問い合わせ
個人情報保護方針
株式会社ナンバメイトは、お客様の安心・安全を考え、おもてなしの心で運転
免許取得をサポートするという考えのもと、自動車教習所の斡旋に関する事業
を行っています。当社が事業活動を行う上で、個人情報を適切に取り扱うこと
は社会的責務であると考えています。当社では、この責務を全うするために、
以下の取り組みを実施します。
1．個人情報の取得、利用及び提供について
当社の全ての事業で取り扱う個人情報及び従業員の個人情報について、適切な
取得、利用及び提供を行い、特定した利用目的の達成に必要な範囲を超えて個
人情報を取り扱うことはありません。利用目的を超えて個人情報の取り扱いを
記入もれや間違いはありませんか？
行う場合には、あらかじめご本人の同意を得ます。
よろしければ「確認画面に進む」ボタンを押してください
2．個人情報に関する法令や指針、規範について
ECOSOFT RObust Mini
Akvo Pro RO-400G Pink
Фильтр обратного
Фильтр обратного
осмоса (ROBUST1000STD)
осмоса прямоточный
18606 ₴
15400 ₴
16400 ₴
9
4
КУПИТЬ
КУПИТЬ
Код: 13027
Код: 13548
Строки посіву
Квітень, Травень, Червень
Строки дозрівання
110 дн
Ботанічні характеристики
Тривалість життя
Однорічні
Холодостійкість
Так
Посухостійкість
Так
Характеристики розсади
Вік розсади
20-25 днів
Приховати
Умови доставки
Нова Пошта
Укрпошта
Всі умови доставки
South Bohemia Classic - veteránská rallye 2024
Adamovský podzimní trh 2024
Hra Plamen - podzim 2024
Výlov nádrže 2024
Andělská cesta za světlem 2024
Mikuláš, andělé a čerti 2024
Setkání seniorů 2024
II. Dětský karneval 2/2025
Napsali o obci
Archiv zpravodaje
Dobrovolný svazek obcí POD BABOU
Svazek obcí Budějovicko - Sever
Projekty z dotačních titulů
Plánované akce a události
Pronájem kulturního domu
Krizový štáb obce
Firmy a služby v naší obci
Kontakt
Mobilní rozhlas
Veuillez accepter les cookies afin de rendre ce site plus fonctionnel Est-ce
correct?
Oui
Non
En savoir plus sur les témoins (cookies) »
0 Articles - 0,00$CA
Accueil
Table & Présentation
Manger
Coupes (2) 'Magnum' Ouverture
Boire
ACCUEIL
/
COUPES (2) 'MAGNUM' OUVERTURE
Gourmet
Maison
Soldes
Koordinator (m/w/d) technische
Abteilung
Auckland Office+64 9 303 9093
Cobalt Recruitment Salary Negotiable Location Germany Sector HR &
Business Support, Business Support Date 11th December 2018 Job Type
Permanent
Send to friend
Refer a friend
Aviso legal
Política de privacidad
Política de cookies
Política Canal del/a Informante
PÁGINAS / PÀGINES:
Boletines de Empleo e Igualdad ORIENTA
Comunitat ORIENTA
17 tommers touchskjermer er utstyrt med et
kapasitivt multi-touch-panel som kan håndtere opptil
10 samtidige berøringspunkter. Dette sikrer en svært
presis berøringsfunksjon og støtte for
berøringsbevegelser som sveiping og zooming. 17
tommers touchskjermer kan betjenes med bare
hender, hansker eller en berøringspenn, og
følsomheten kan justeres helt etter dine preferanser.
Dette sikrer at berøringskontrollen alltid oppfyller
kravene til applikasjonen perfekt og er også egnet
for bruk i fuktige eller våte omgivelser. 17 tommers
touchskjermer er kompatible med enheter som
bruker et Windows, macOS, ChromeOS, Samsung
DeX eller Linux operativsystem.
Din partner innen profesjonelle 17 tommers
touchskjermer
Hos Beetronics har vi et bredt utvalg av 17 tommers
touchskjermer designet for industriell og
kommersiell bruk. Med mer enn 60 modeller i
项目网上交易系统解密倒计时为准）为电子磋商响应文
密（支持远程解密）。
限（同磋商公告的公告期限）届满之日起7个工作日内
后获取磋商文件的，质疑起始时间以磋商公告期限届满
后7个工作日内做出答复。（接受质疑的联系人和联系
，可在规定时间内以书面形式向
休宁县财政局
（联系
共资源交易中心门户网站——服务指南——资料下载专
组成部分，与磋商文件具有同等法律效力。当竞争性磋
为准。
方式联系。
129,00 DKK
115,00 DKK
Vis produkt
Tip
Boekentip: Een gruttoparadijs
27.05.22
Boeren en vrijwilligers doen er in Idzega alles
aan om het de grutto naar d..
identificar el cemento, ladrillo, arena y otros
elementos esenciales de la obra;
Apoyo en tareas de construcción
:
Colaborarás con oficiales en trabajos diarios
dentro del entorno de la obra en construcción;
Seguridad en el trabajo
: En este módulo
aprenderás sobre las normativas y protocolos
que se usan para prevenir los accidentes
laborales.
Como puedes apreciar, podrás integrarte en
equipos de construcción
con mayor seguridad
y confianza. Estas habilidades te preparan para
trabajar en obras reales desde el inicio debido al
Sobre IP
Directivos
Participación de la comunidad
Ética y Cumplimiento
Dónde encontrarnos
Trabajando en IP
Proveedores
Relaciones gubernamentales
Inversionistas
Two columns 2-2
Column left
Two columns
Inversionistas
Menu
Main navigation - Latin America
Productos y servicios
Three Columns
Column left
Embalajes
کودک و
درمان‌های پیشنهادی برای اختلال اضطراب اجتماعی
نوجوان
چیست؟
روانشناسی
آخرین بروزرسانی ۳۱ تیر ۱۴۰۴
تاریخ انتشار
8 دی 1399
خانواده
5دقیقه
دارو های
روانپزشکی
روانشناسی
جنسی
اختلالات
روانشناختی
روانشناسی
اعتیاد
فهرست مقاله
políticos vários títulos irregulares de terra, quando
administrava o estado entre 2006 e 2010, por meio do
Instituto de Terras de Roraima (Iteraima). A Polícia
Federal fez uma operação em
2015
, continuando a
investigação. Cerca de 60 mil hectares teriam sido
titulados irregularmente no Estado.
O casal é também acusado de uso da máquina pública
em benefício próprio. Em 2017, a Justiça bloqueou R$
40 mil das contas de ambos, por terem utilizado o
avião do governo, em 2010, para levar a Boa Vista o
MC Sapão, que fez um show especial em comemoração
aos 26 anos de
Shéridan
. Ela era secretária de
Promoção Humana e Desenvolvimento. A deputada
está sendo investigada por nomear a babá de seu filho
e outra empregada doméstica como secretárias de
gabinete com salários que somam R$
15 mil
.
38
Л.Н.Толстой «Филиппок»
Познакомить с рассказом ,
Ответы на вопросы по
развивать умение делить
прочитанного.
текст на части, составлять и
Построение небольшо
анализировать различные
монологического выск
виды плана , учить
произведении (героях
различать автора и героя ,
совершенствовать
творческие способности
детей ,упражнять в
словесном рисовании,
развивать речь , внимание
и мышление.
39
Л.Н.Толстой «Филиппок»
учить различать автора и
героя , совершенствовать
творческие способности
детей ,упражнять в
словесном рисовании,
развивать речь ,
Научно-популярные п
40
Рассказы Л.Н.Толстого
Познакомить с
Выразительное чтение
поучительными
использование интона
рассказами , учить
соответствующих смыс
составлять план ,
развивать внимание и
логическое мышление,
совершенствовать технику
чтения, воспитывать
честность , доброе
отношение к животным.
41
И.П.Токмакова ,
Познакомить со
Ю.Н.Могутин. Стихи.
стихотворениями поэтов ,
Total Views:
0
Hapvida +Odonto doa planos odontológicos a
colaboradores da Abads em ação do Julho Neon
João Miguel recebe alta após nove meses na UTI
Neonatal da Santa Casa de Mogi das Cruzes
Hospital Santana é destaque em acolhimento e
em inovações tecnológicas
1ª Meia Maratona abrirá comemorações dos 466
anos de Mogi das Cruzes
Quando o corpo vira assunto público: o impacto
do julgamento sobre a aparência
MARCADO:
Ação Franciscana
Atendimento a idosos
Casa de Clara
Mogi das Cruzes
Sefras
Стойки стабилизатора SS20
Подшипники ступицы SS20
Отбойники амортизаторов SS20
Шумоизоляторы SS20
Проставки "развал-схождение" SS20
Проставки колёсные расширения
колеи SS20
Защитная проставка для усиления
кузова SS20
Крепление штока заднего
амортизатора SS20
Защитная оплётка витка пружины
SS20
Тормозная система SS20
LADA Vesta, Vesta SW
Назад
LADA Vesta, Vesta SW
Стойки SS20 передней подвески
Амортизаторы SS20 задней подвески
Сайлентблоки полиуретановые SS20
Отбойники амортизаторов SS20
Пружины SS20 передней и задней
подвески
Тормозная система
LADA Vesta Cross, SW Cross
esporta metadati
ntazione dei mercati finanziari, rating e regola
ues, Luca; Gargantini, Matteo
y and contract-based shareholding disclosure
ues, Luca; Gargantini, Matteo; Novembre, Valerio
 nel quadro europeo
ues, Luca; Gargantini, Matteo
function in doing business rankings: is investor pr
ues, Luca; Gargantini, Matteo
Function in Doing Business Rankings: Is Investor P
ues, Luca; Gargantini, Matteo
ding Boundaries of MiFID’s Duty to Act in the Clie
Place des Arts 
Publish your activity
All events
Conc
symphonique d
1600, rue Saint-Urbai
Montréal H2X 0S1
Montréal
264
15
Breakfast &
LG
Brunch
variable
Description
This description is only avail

::::::::

Pick every line from the listing holding the string "construcción", and copy it.

* **Solved exercise**:
Apoyo en tareas de construcción
dentro del entorno de la obra en construcción;
equipos de construcción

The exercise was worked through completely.